──────── EXTRACTED RECORDS ────────
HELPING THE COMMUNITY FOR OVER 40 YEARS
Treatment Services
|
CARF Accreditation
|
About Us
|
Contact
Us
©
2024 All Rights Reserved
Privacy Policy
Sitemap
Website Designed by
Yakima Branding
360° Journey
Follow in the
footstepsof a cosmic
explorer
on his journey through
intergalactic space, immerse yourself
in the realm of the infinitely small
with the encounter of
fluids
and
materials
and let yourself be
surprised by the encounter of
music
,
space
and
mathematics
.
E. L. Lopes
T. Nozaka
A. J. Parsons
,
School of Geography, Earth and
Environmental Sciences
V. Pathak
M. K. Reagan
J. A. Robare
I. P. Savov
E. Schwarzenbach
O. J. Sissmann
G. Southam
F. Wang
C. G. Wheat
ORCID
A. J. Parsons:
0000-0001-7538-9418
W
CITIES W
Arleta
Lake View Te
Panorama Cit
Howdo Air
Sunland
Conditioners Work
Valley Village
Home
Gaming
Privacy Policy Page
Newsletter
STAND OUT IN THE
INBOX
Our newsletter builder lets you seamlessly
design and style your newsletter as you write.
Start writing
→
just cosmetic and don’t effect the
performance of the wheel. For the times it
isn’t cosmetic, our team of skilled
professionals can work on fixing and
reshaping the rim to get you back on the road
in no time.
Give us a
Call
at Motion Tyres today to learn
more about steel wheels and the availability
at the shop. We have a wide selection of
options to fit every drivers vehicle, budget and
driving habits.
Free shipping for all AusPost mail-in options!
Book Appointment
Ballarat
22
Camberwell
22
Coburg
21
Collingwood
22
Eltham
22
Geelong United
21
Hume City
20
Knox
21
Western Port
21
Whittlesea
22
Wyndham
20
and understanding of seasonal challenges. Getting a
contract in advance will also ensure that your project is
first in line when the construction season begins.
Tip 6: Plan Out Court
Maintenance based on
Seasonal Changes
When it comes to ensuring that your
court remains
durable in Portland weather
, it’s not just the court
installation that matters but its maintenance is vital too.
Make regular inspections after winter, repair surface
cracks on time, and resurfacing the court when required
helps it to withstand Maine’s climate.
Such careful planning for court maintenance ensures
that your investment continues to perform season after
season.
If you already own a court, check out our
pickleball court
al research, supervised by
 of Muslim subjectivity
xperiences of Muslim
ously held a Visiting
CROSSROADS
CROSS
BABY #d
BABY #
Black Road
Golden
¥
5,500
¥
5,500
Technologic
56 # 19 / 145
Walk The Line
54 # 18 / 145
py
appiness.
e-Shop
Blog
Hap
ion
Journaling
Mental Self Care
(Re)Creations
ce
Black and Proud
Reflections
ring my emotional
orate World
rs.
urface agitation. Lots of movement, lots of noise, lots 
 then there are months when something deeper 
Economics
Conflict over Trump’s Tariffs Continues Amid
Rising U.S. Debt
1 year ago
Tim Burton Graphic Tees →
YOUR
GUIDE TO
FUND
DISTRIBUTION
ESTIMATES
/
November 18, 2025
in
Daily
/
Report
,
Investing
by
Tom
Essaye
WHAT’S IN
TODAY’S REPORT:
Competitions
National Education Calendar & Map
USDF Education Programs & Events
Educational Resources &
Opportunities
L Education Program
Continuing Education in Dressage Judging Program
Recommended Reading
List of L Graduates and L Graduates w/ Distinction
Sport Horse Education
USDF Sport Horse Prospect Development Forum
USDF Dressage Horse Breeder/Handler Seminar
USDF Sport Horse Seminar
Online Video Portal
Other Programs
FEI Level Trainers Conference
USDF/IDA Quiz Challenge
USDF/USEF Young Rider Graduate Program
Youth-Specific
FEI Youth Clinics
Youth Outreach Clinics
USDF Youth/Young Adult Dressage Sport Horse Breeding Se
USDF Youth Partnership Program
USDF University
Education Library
────────
_TASK DIRECTIONS_: Copy out the records above without altering anything.

_ANSWER TO THIS EXERCISE_:
HELPING THE COMMUNITY FOR OVER 40 YEARS
Treatment Services
|
CARF Accreditation
|
About Us
|
Contact
Us
©
2024 All Rights Reserved
Privacy Policy
Sitemap
Website Designed by
Yakima Branding
360° Journey
Follow in the
footstepsof a cosmic
explorer
on his journey through
intergalactic space, immerse yourself
in the realm of the infinitely small
with the encounter of
fluids
and
materials
and let yourself be
surprised by the encounter of
music
,
space
and
mathematics
.
E. L. Lopes
T. Nozaka
A. J. Parsons
,
School of Geography, Earth and
Environmental Sciences
V. Pathak
M. K. Reagan
J. A. Robare
I. P. Savov
E. Schwarzenbach
O. J. Sissmann
G. Southam
F. Wang
C. G. Wheat
ORCID
A. J. Parsons:
0000-0001-7538-9418
W
CITIES W
Arleta
Lake View Te
Panorama Cit
Howdo Air
Sunland
Conditioners Work
Valley Village
Home
Gaming
Privacy Policy Page
Newsletter
STAND OUT IN THE
INBOX
Our newsletter builder lets you seamlessly
design and style your newsletter as you write.
Start writing
→
just cosmetic and don’t effect the
performance of the wheel. For the times it
isn’t cosmetic, our team of skilled
professionals can work on fixing and
reshaping the rim to get you back on the road
in no time.
Give us a
Call
at Motion Tyres today to learn
more about steel wheels and the availability
at the shop. We have a wide selection of
options to fit every drivers vehicle, budget and
driving habits.
Free shipping for all AusPost mail-in options!
Book Appointment
Ballarat
22
Camberwell
22
Coburg
21
Collingwood
22
Eltham
22
Geelong United
21
Hume City
20
Knox
21
Western Port
21
Whittlesea
22
Wyndham
20
and understanding of seasonal challenges. Getting a
contract in advance will also ensure that your project is
first in line when the construction season begins.
Tip 6: Plan Out Court
Maintenance based on
Seasonal Changes
When it comes to ensuring that your
court remains
durable in Portland weather
, it’s not just the court
installation that matters but its maintenance is vital too.
Make regular inspections after winter, repair surface
cracks on time, and resurfacing the court when required
helps it to withstand Maine’s climate.
Such careful planning for court maintenance ensures
that your investment continues to perform season after
season.
If you already own a court, check out our
pickleball court
al research, supervised by
 of Muslim subjectivity
xperiences of Muslim
ously held a Visiting
CROSSROADS
CROSS
BABY #d
BABY #
Black Road
Golden
¥
5,500
¥
5,500
Technologic
56 # 19 / 145
Walk The Line
54 # 18 / 145
py
appiness.
e-Shop
Blog
Hap
ion
Journaling
Mental Self Care
(Re)Creations
ce
Black and Proud
Reflections
ring my emotional
orate World
rs.
urface agitation. Lots of movement, lots of noise, lots 
 then there are months when something deeper 
Economics
Conflict over Trump’s Tariffs Continues Amid
Rising U.S. Debt
1 year ago
Tim Burton Graphic Tees →
YOUR
GUIDE TO
FUND
DISTRIBUTION
ESTIMATES
/
November 18, 2025
in
Daily
/
Report
,
Investing
by
Tom
Essaye
WHAT’S IN
TODAY’S REPORT:
Competitions
National Education Calendar & Map
USDF Education Programs & Events
Educational Resources &
Opportunities
L Education Program
Continuing Education in Dressage Judging Program
Recommended Reading
List of L Graduates and L Graduates w/ Distinction
Sport Horse Education
USDF Sport Horse Prospect Development Forum
USDF Dressage Horse Breeder/Handler Seminar
USDF Sport Horse Seminar
Online Video Portal
Other Programs
FEI Level Trainers Conference
USDF/IDA Quiz Challenge
USDF/USEF Young Rider Graduate Program
Youth-Specific
FEI Youth Clinics
Youth Outreach Clinics
USDF Youth/Young Adult Dressage Sport Horse Breeding Se
USDF Youth Partnership Program
USDF University
Education Library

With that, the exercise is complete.